Es así como estos grupos ilegales
“(…) confunden y desconciertan. Bombas, asesinatos –selectivos e indiscriminados-, secuestros, masacres: éstos y otros actos abominables contra la vida humana producen también efectos menos visibles en los ánimos de cualquier sociedad, en el clima de opinión que determina sus decisiones. Y el desconcierto y la confusión se vuelven extremos en la medida en que el terrorismo se prolonga en el tiempo.” (Posada, 2006: 268).
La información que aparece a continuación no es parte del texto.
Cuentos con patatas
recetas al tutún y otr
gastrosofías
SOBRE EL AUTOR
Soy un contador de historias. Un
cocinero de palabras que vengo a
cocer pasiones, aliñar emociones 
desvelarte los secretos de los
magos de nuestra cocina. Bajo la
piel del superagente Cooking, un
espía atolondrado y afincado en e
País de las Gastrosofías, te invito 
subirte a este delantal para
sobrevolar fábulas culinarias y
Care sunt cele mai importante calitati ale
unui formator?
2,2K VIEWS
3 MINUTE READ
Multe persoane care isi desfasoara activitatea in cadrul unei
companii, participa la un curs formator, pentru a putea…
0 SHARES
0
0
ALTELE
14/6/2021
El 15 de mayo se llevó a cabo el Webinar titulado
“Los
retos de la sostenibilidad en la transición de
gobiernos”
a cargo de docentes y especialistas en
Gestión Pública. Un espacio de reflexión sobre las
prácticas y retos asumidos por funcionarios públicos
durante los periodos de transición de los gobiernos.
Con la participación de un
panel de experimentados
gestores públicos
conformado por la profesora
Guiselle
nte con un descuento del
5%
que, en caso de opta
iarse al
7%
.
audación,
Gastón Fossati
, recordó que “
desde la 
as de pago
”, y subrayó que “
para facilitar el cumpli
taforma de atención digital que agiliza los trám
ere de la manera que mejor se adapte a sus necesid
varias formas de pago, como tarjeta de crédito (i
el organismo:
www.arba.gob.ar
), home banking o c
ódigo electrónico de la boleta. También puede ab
Según las cifras de la Consultoría para los Derechos Humanos y el Desplazamiento – CODHES, el número de personas desplazadas en Colombia entre el primero de enero de 1985 y el 31 de diciembre de 2011 es de 5.445.406
La crisis que atravesaba el país en este período de los años noventa, era la expresión de los diversos problemas y tensiones acumulados a lo largo de la historia colombiana, es decir, se trataba de una deuda pendiente. El narcotráfico, los paramilitares y las guerrillas surgen, como se ha podido observar, en un panorama político, económico y social deteriorado a causa de las debilidades y las carencias del Estado, y de la degradación cada vez más profunda de la sociedad colombiana en general. Esto provocó entonces una intensificación del problema del desplazamiento forzado interno (Echandía, 2004; Pardo, 2007; Rodríguez, 2009). Miles de familias colombianas han quedado sin techo en el marco de este conflicto, sin bienes ni patrimonio alguno, sin empleo, sin acceso a los servicios básicos, y sus redes sociales y culturales han sufrido una fractura significativa (Osorio, 2006; CNRR, 2009; Rodríguez, 2009).